Hello Dojo,
We had an issue where a failover agent suffered a complete hardware failure and needed to be reinstalled on a new machine. The backup agent was reinstalled on new hardware, but did not have a backup to restore, so a fresh 10.2 installation and upgrade to 10.2 CU11 after joining this new agent to failover we noticed a schema mismatch, after it was reported that elements were no longer working do to the previous schema being lost and a new one created.
I have attempted to resolve this mismatch by doing a nodetool drain and rolling restarts on both nodes. When that did not work we ended up breaking failover on the primary agents cube from the failover status window, reinstalling again the backup agent, setting the primary node back to localhost and from the primary node executing a nodetool removenode of the backup node as it still remained in the nodetool status after breaking failover.
After rejoining the backup agent in failover, we again have this same issue as above. It seems as though the schema conflict resides in the primary node somewhere but I am unsure how to resolve it. I am not sure where this schema mismatch could be stored in the primary node and where to go from here.
Thank you in advance for any insight and info!
Hey Ryan. You mentioned that the backup agent was reinstalled from scratch with the 10.2 installer. Was the main agent installed with the same installer? Can you check that the Cassandra versions are the same? If there is a version mismatch, this might be causing the Cassandra nodes to avoid being in the same schema.
Hi Ryan,
When DataMiner starts it will create the tables if they don't exist yet. When a new Cassandra node is being added to an existing cluster, you should point it to the seeds of the existing cluster to ensure the schema is known to the new node. When the node itself is a seed it can start without contacting other seeds. Most likely, the failover agent added a blank Cassandra node as seed. When DataMiner communicates to it just after it starts it will not yet have the schema, so it will create the needed tables of the same name overwrite the existing tables.
If you end up in the situation where you have two folders of your tables with a different ID and you want to restore the data, you will need to figure out first which one is now being used by the cluster. If you still have one node using the correct tables (you can see the ID used in the tables table in the schema keyspace). You could stop the Cassandra nodes that are using the incorrect ID and add those again after cleaning them (SSTables, commitlogs, hint files and cache) and set seeds of nodes with the correct schema without setting itself as seed.
If the new tables are already accepted by all nodes, then you can restore the old data by copying the SSTables from the old folder to the new one and restarting Cassandra.
Hope this helps.
Running a nodetool status on the different nodes during the process can also help you to identify what is going on.
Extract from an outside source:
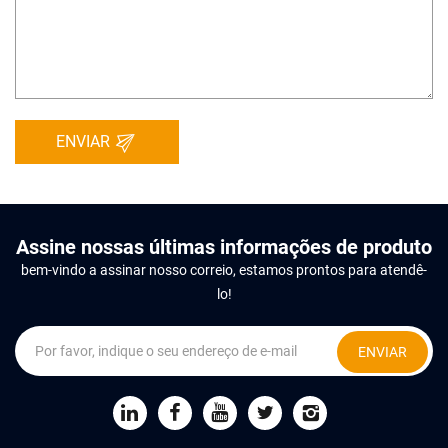
ENVIAR
Assine nossas últimas informações de produto
bem-vindo a assinar nosso correio, estamos prontos para atendê-
lo!
ENVIAR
In regards to, “When a new Cassandra node is being added to an existing cluster, you should point it to the seeds of the existing cluster to ensure the schema is known to the new node.”, when you configure a failover agent from the cube, it automatically adds both IPs of the failover agents as seeds on the primary and backup cassandra.yaml files. Is this a potential software issue or is it handled differently when the node is first joined and only after they are joined does the software append the yaml to include both IPs?
Depends a bit on how the software is handling adding a failover (they could wait until after the node is fully added to the Cassandra Cluster before connecting to it for example). Ideally, you do not configure a new node as a seed to prevent this situation, so you could see this as a bug.
Hey Ryan,
As a last resort I would wipe both Cassandra nodes away, start fresh, and restore your SLDMADB table files on the primary. After that you can attempt to configure failover again.
- Ensure failover is completely broken
- Stop all DMAs and Cassandra nodes
- Uninstall Cassandra nodes (sc delete) and remove all files/folders
- Reinstall Cassandra on both DMAs
- Connect DMAs to their respective node
- Start DMAs and ensure they function as standalone DMAs
- Stop DMA and Cassandra on primary
- Restore SLDMADB table files on primary
- Start primary and ensure functionality
- Reconfigure failover
We weren’t sure if there was an easier way to possibly just delete/append a schema table instead of a full deletion, reinstall and restore of the data tables (a huge effort).
this is correct, the primary was running on Cassandra 3.7 and the new ISO installs 3.11. After downgrading the secondary node to 3.7 we got rid of the schema conflict and all is operational again! Thank you!